Optimizing Windows for DJing – Part II (Dual Booting)

In the previous Windows optimization article we showed you a simple and temporary method to free up system resources and improve DJ software performance. In this article we guide you through the steps necessary to create a dual or multi-boot system, that can provide a clean and simple DJ system install for optimal performance without losing the other functions you might use your laptop for. Full tutorial after the jump!

Please Note:
While we have included as much information as possible, there may be additional or different steps that need to be performed for your particular setup. This will be particularly true if you are planning on a dual boot with systems other than Windows 7. Before you embark on a project like this we highly encourage you to test this setup on a test machine. Read this article in its entirety and follow the video. Skipping steps or cutting corners may result in serious issues.  DJ TechTools cannot be responsible for any loss of data as a result of a setting up a dual boot system using this article/video. This will not be the last time we provide you with these safety reminders.

Introducing the Dual Boot Concept

A dual boot system is simply a setup where two operating systems are installed on the same machine. A dual boot system can be particularly useful in a number of scenarios:

  • Your primary Windows system fails but now you can switch over to the backup boot and be up and running again in minutes (assuming you are not facing a catastrophic hardware issue).
  • You have a single machine that has to serve as your DJ platform as well as providing all your day-to-day needs. A dual boot system delivers two separate environments, allowing each partition to be configured directly for the tasks they need to perform.
  • A single boot environment may suit you but there are applications, drivers or Windows services that negatively impact your DJ hardware’s performance.

So long as your machine can support them, It is entirely possible to mix and match different operating systems ranging from different Windows and even Linux flavors. When mixing and matching operating systems frequently it makes sense to install the most up-to-date platform first as that will be one that manages the “boot loader”. The boot loader is one of the first programs loaded when the machine is switched on and allows you to choose which partition you want to load up.
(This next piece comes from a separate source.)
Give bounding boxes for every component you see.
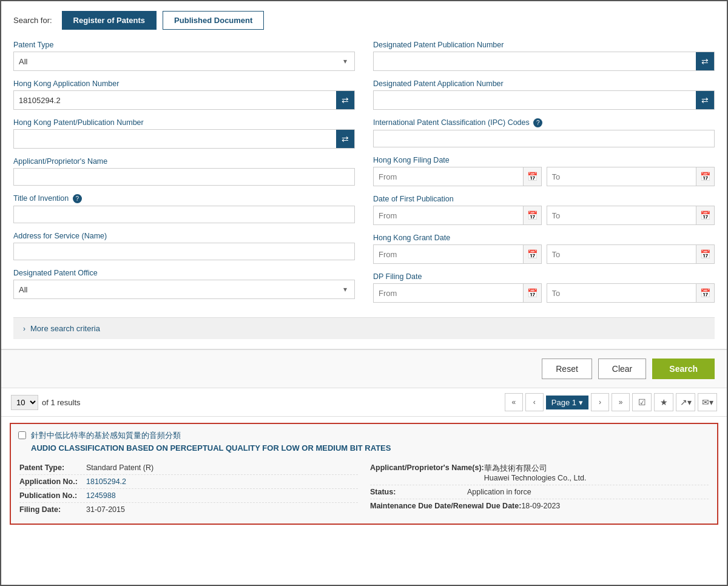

Your laptop was likely shipped with a single operating system and hence probably has a single partition (excluding one or two tiny partition which may have been created by the laptop vendor or, as a result of the factor Windows install process). In this tutorial we will be creating two partitions, one for each instance of Windows we will be installing.

Safety First!

Photo: Roman Soto

Creating a dual boot system means installing Windows, twice. Installing (not to be confused with upgrading) Windows means that all your existing data will be erased. Modifying partitions on the hard disk will not only erase any data previously stored but will almost guarantee that it cannot be recovered via any common means. We recommend, no insist, on you backing up all your valuable data to an external storage device. You might also consider creating a backup image of your current system so that you can roll it back should things not go to plan.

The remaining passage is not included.